The building's owner, Trinity Lutheran Church ,wasted no time in its demolition.
Now all that remains of that beautiful Prairie-style structure are photos and a flat plot of dirt where the building proudly stood for a century.

Now, adding insult to injury, the council continues their assault on the Historic Preservation Ordinance. This Tuesday, they will vote on increases in fees by amounts that have never before been seen.

Although they are arguing that the fee increases are needed to offset the cost of enforcement, they seem more designed to stifle preservation and make landmarking more difficult and less desirable for the owners of historic structures.

For many years, a Certificate of Appropriateness has cost the home-owner $25. This certificate is required for anyone who wants to perform an exterior update to an historic structure in accordance with the law.

Granted the $25 fee seems low, so what is a reasonable increase?
Perhaps a hike to $35 or $40?
Even a doubling of the fee to $50, while steep, could be argued as necessary.

But, no.

Henry Holling and his council henchmen have decided to raise the fee to $250.
That's right, a ten-fold increase.
That is a fee increase of ONE THOUSAND PERCENT!

When is the last time you have seen any governmental fee (at any level) increased by ONE THOUSAND PERCENT?
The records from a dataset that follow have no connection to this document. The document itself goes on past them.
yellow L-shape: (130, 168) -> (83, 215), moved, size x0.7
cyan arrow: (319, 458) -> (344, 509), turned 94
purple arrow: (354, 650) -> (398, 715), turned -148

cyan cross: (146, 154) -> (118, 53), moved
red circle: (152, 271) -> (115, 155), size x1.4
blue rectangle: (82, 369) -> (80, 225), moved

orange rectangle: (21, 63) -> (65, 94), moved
This means that any homeowner who wants to change the position of a downspout or add an attached flower box will need to pay $250 simply to ASK FOR PERMISSION.
(The request may well be denied with no refund or rebate of this fee).
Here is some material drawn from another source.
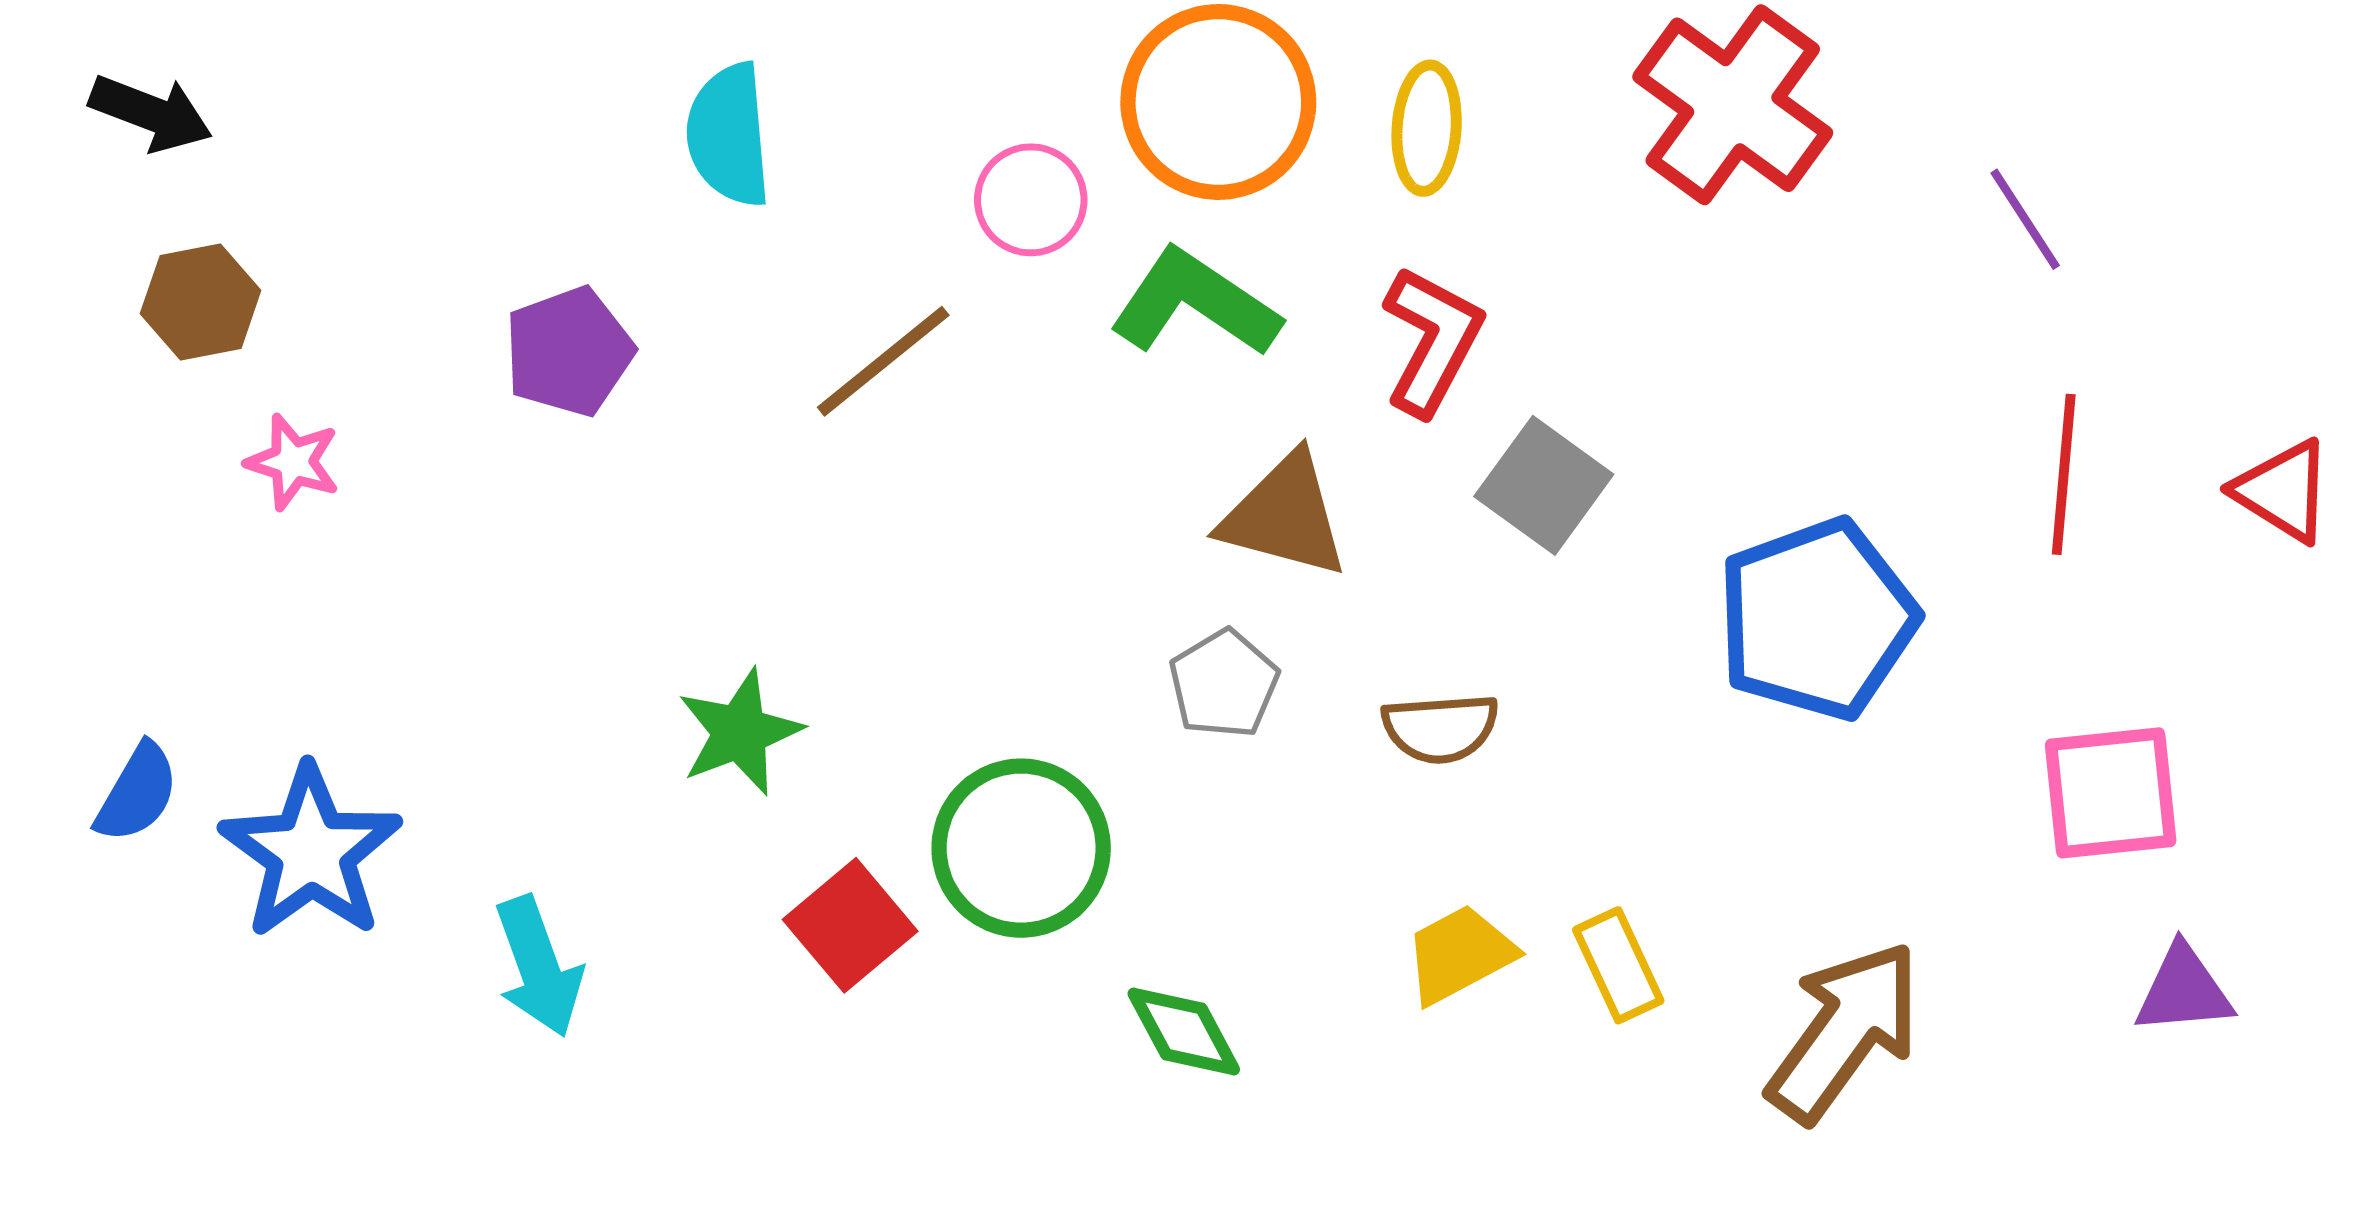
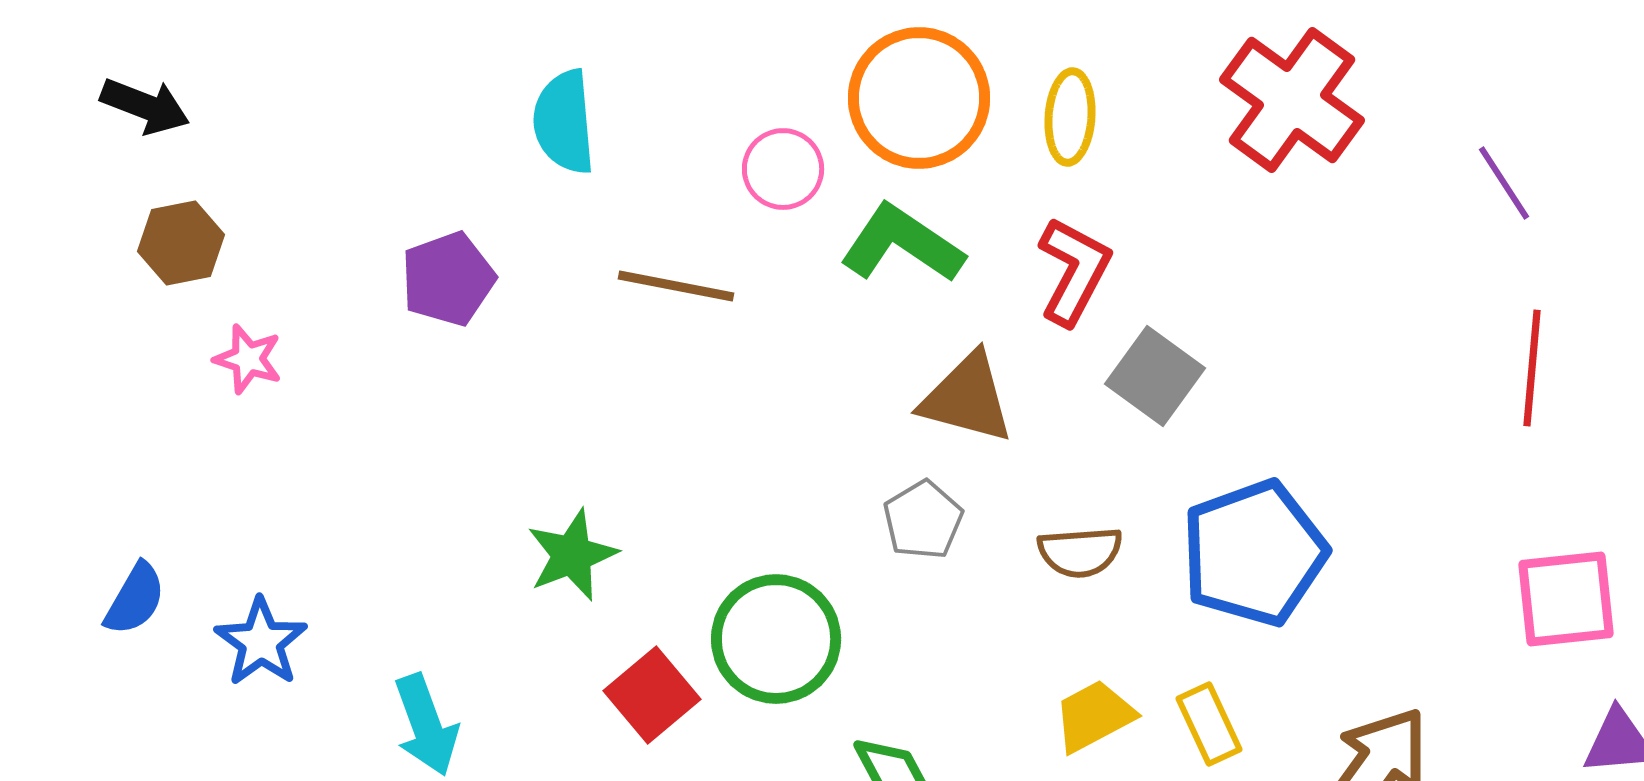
brown line: (883, 361) -> (676, 286), turned 50
blue pentagon: (1817, 619) -> (1254, 553), moved
blue star: (311, 852) -> (261, 642), size x0.7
Additionally, city staff is recommending the same ONE THOUSAND PERCENT increase in the fee for an individual landmark application.  Currently, the fee is $50.  Under the staff recommended changes, the fee would rise to $505  (the Historic Preservation Commission has recommended an increase to $105).

These fees seem less designed to increase revenue, but rather to discourage landmarking and preservation by owners.  It discourages owners to landmark by having to pay $505 for consideration and knowing that any future external project is automatically increased by $250. 
It also encourages current owners of historic homes to circumvent the law and perform updates without HPC approval.

It is hard to believe that this is even a serious consideration, and yet there it is in black and white on the council agenda.

CJ Summers, the premiere local blogger, and current candidate for City Council is usually quick to expose these types of outrages and foolishness from the city "leaders".

I had hoped that, as a former member of the Heart of Peoria Commission and a self-professed "new urbanist", he would emerge as a candidate that historic preservationists could rally behind.

However, his silence thus far on this issue has been deafening.

=UPDATE:  CJ informs me that he was unaware this would be on Tuesday's agenda =

On Friday, I spoke to candidate Chuck Grayeb who was unaware of the issue, but promised to review it. He seemed genuinely shocked at the amount of the proposed increases.

The vote, however, is scheduled for this Tuesday, and I hope that the current council will at least have the decency to defer till a new council is seated.

I also have not found any public statement on this outrage from Central Illinois Landmarks Foundation or from Peoria Historical Society.
Where are the voices for preservation when needed?



Paul R Day said...

Email to City Council from CILF president Jim Bateman:

Dear City Council Members:

The agenda items for Tuesday night to multiply fees roughly ten-fold for Landmark applications and Certificates of Appropriateness are totally unacceptable!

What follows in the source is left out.